- Task to carry out: State the number of lines in the records underneath where the word "погоды" turns up, and say nothing else.

- Records supplied:
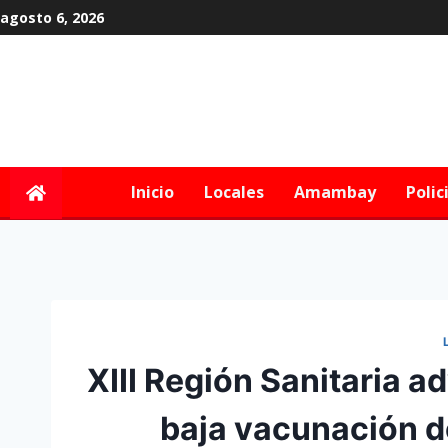
agosto 6, 2026
Inicio
Locales
Amambay
Polic
XIII Región Sanitaria a
baja vacunación d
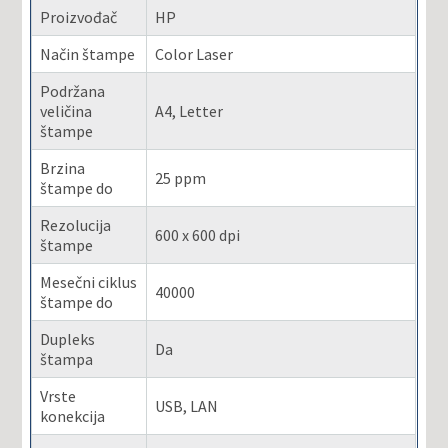
Proizvođač
HP
Način štampe
Color Laser
Podržana
veličina
A4, Letter
štampe
Brzina
25 ppm
štampe do
Rezolucija
600 x 600 dpi
štampe
Mesečni ciklus
40000
štampe do
Dupleks
Da
štampa
Vrste
USB, LAN
konekcija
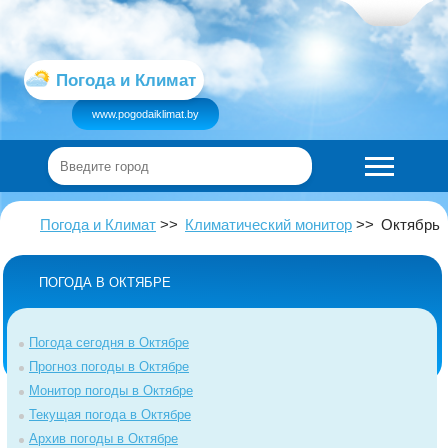
Погода и Климат
www.pogodaiklimat.by
Погода и Климат
Климатический монитор
Октябрь
ПОГОДА В ОКТЯБРЕ
Погода сегодня в Октябре
Прогноз погоды в Октябре
Монитор погоды в Октябре
Текущая погода в Октябре
Архив погоды в Октябре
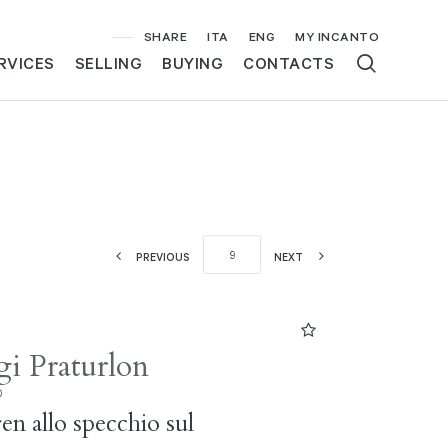
SHARE
ITA
ENG
MY INCANTO
RVICES
SELLING
BUYING
CONTACTS
PREVIOUS
NEXT
gi Praturlon
)
en allo specchio sul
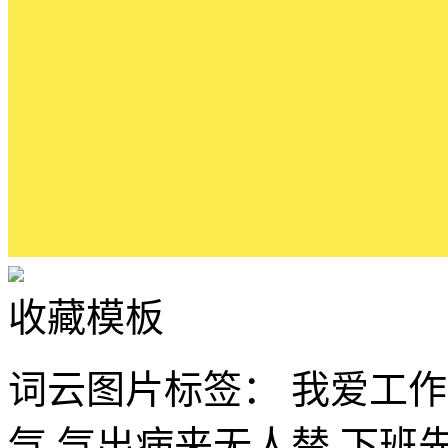
收藏模板
词云图片标签：
我爱工作
气
气出病来无人替
下班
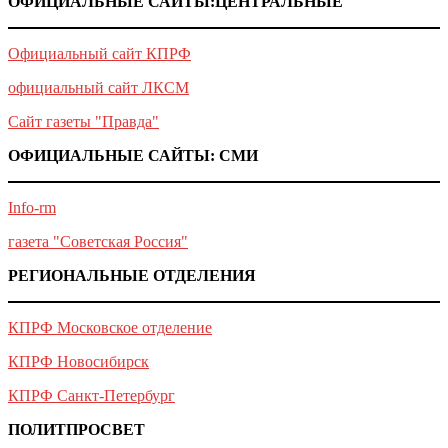
ОФИЦИАЛЬНЫЕ САЙТЫ:ЦЕНТРАЛЬНЫЕ
Официальный сайт КПРФ
официальный сайт ЛКСМ
Сайт газеты "Правда"
ОФИЦИАЛЬНЫЕ САЙТЫ: СМИ
Info-rm
газета "Советская Россия"
РЕГИОНАЛЬНЫЕ ОТДЕЛЕНИЯ
КПРФ Московское отделение
КПРФ Новосибирск
КПРФ Санкт-Петербург
ПОЛИТПРОСВЕТ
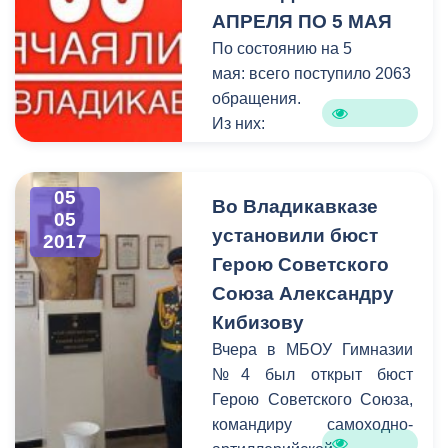
АПРЕЛЯ ПО 5 МАЯ
По состоянию на 5
мая: всего поступило 2063
обращения.
Из них:
- на исполнении – 38
обращений;
05
- снято с контроля –21
Во Владикавказе
05
обращение.
установили бюст
2017
Герою Советского
Союза Александру
Кибизову
Вчера в МБОУ Гимназии
№4 был открыт бюст
Герою Советского Союза,
командиру самоходно-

- Result for this exercise: 3